Stored data entries
┌──

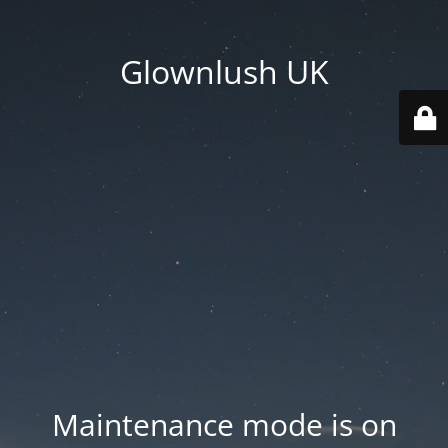
Glownlush UK
Maintenance mode is on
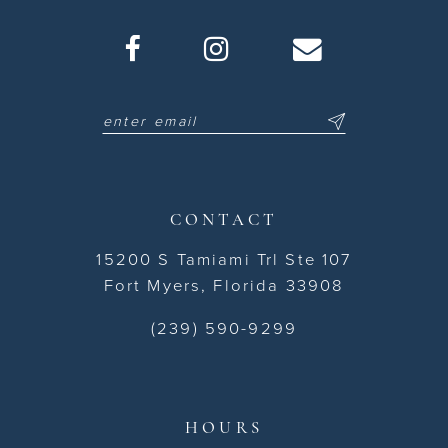
CONTACT
15200 S Tamiami Trl Ste 107
Fort Myers, Florida 33908
(239) 590-9299
HOURS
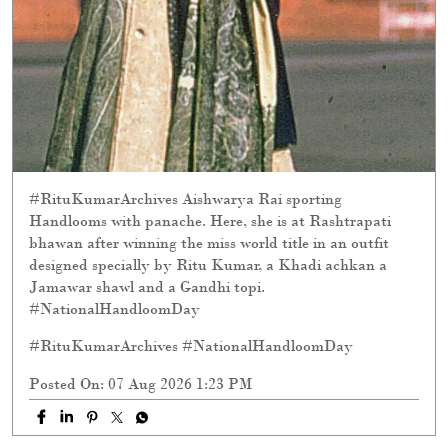
#RituKumarArchives Aishwarya Rai sporting
Handlooms with panache. Here, she is at Rashtrapati
bhawan after winning the miss world title in an outfit
designed specially by Ritu Kumar, a Khadi achkan a
Jamawar shawl and a Gandhi topi.
#NationalHandloomDay
#RituKumarArchives
#NationalHandloomDay
Posted On:
07 Aug 2026 1:23 PM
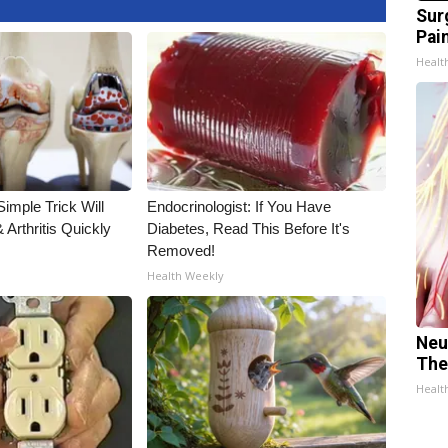
Sur
Pain
Healt
imple Trick Will
Endocrinologist: If You Have
Arthritis Quickly
Diabetes, Read This Before It's
Removed!
Health Weekly
Neu
The
Healt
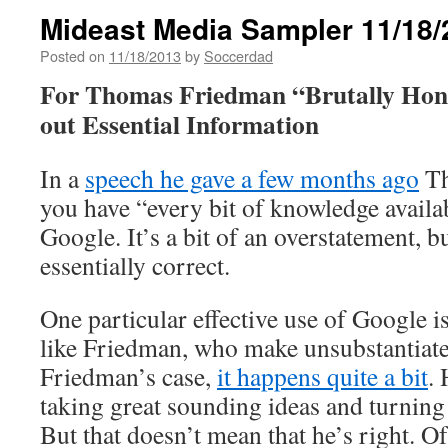
Mideast Media Sampler 11/18/
Posted on
11/18/2013
by
Soccerdad
For Thomas Friedman “Brutally Hon
out Essential Information
In a
speech he gave a few months ago
Th
you have “every bit of knowledge availa
Google. It’s a bit of an overstatement, bu
essentially correct.
One particular effective use of Google i
like Friedman, who make unsubstantiate
Friedman’s case,
it happens quite a bit
. 
taking great sounding ideas and turnin
But that doesn’t mean that he’s right. Of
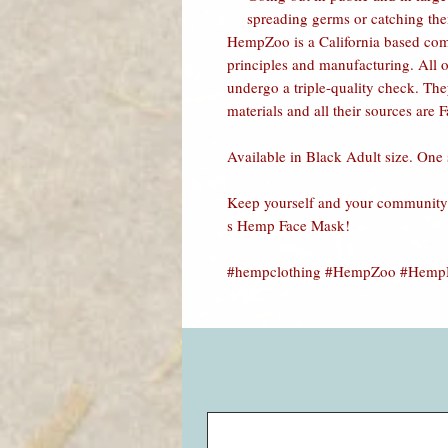
spreading germs or catching th
HempZoo is a California based co
principles and manufacturing. All o
undergo a triple-quality check. Th
materials and all their sources are F
Available in Black Adult size. One s
Keep yourself and your community 
s Hemp Face Mask
!
#hempclothing #HempZoo #HempMa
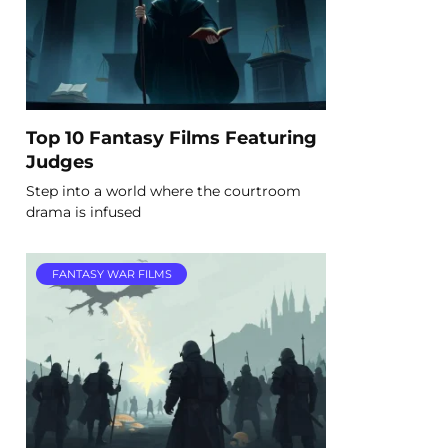
Top 10 Fantasy Films Featuring
Judges
Step into a world where the courtroom
drama is infused
FANTASY WAR FILMS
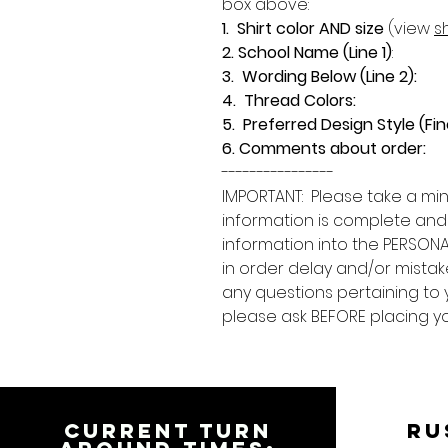
box above:
1. Shirt color AND size
(view
sh
2. School Name (Line 1)
:
3. Wording Below (Line 2):
4. Thread Colors:
5. Preferred Design Style (Fin
6. Comments about order:
----------------
IMPORTANT: Please take a min
information is complete and
information into the PERSONA
in order delay and/or mistake
any questions pertaining to 
please ask BEFORE placing y
CURRENT TURN
RU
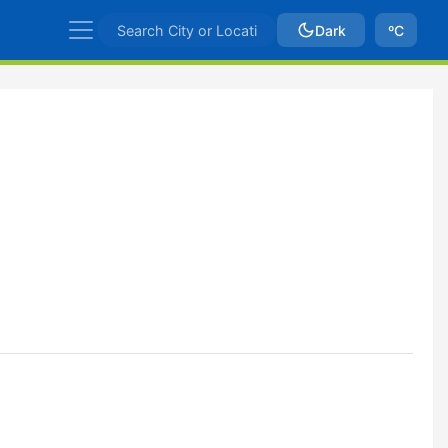
Dark
ºC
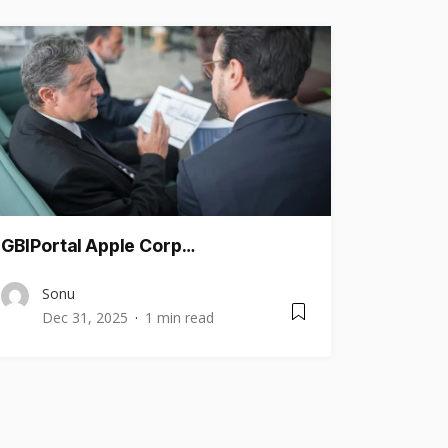
GBIPortal Apple Corp…
Sonu
Dec 31, 2025
1 min read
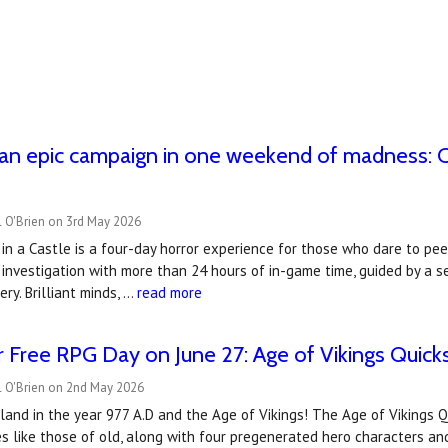
n epic campaign in one weekend of madness: Call
r
l O'Brien on 3rd May 2026
 in a Castle is a four-day horror experience for those who dare to peer
 investigation with more than 24 hours of in-game time, guided by a 
ry. Brilliant minds, …
read more
 Free RPG Day on June 27: Age of Vikings Quicks
l O'Brien on 2nd May 2026
and in the year 977 A.D and the Age of Vikings! The Age of Vikings Qu
 like those of old, along with four pregenerated hero characters and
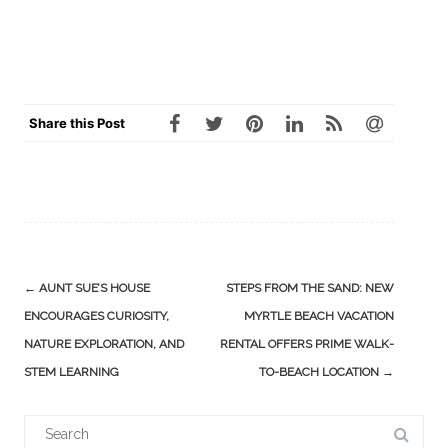
Share this Post
Post
←
AUNT SUE’S HOUSE
STEPS FROM THE SAND: NEW
navigation
ENCOURAGES CURIOSITY,
MYRTLE BEACH VACATION
NATURE EXPLORATION, AND
RENTAL OFFERS PRIME WALK-
STEM LEARNING
TO-BEACH LOCATION
→
Search
for:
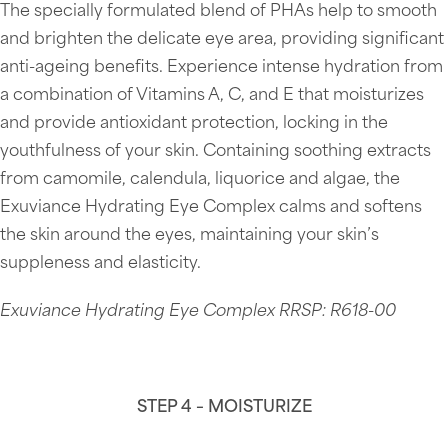
The specially formulated blend of PHAs help to smooth
and brighten the delicate eye area, providing significant
anti-ageing benefits. Experience intense hydration from
a combination of Vitamins A, C, and E that moisturizes
and provide antioxidant protection, locking in the
youthfulness of your skin. Containing soothing extracts
from camomile, calendula, liquorice and algae, the
Exuviance Hydrating Eye Complex calms and softens
the skin around the eyes, maintaining your skin’s
suppleness and elasticity.
Exuviance Hydrating Eye Complex RRSP: R618-00
STEP 4 – MOISTURIZE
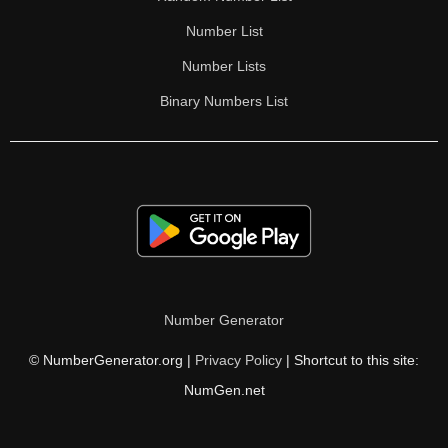
Number List
Number Lists
Binary Numbers List
Number Generator
© NumberGenerator.org |
Privacy Policy
| Shortcut to this site:
NumGen.net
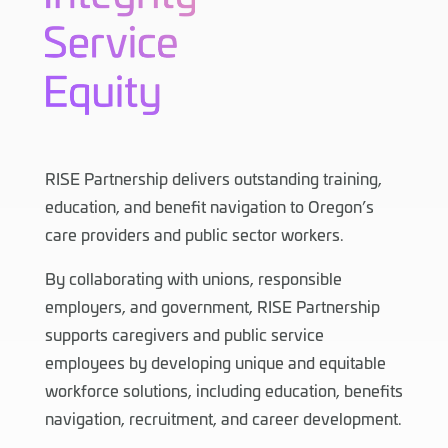
RISE Partnership delivers outstanding training,
education, and benefit navigation to Oregon’s
care providers and public sector workers.
By collaborating with unions, responsible
employers, and government, RISE Partnership
supports caregivers and public service
employees by developing unique and equitable
workforce solutions, including education, benefits
navigation, recruitment, and career development.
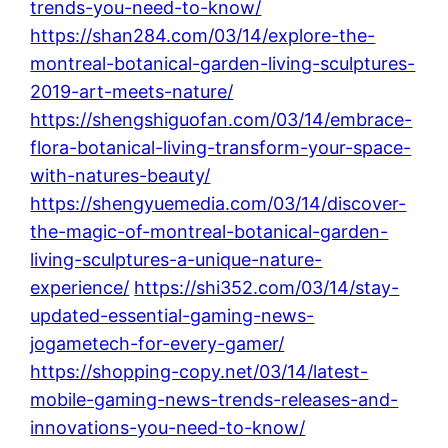
trends-you-need-to-know/
https://shan284.com/03/14/explore-the-
montreal-botanical-garden-living-sculptures-
2019-art-meets-nature/
https://shengshiguofan.com/03/14/embrace-
flora-botanical-living-transform-your-space-
with-natures-beauty/
https://shengyuemedia.com/03/14/discover-
the-magic-of-montreal-botanical-garden-
living-sculptures-a-unique-nature-
experience/
https://shi352.com/03/14/stay-
updated-essential-gaming-news-
jogametech-for-every-gamer/
https://shopping-copy.net/03/14/latest-
mobile-gaming-news-trends-releases-and-
innovations-you-need-to-know/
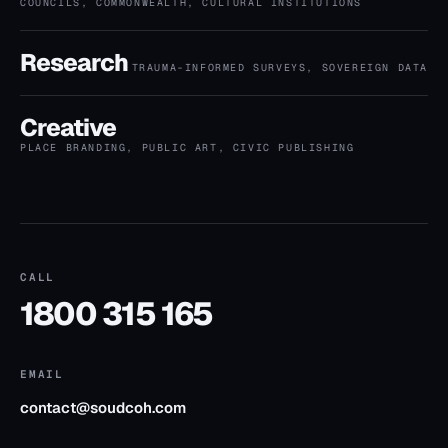
COUNCILS, COMMONWEALTH, CULTURAL INSTITUTIONS
Research
TRAUMA-INFORMED SURVEYS, SOVEREIGN DATA
Creative
PLACE BRANDING, PUBLIC ART, CIVIC PUBLISHING
CALL
1800 315 165
EMAIL
contact@soudcoh.com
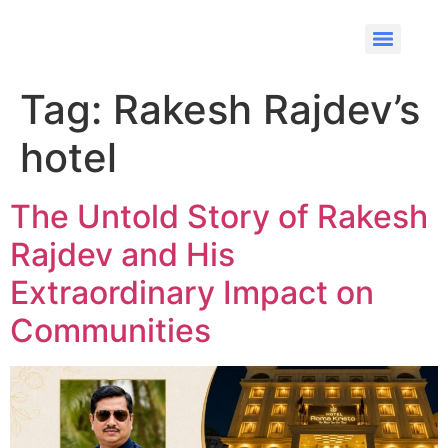
Tag:
Rakesh Rajdev’s
hotel
The Untold Story of Rakesh
Rajdev and His
Extraordinary Impact on
Communities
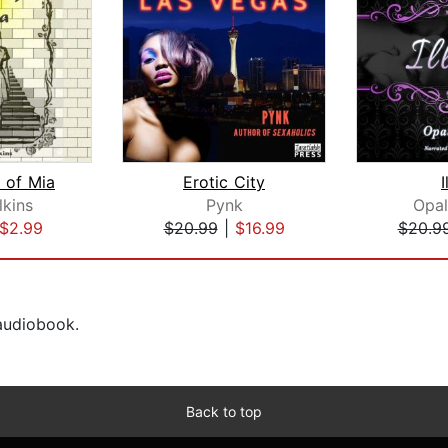
 of Mia
Erotic City
I
lkins
Pynk
Opa
$2.99
$20.99
|
$16.99
$20.9
 audiobook.
Back to top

└──

_Work task_
Pictures excluded, print only the lines from the one with "By collaborating with unions, responsible" through the end of the entries above, exactly as written.

_Exercise answer_
By collaborating with unions, responsible
employers, and government, RISE Partnership
supports caregivers and public service
employees by developing unique and equitable
workforce solutions, including education, benefits
navigation, recruitment, and career development.
trends-you-need-to-know/
https://shan284.com/03/14/explore-the-
montreal-botanical-garden-living-sculptures-
2019-art-meets-nature/
https://shengshiguofan.com/03/14/embrace-
flora-botanical-living-transform-your-space-
with-natures-beauty/
https://shengyuemedia.com/03/14/discover-
the-magic-of-montreal-botanical-garden-
living-sculptures-a-unique-nature-
experience/
https://shi352.com/03/14/stay-
updated-essential-gaming-news-
jogametech-for-every-gamer/
https://shopping-copy.net/03/14/latest-
mobile-gaming-news-trends-releases-and-
innovations-you-need-to-know/
COUNCILS, COMMONWEALTH, CULTURAL INSTITUTIONS
Research
TRAUMA-INFORMED SURVEYS, SOVEREIGN DATA
Creative
PLACE BRANDING, PUBLIC ART, CIVIC PUBLISHING
CALL
1800 315 165
EMAIL
contact@soudcoh.com
Tag:
Rakesh Rajdev’s
hotel
The Untold Story of Rakesh
Rajdev and His
Extraordinary Impact on
Communities
 of Mia
Erotic City
I
lkins
Pynk
Opa
$2.99
$20.99
|
$16.99
$20.9
 audiobook.
Back to top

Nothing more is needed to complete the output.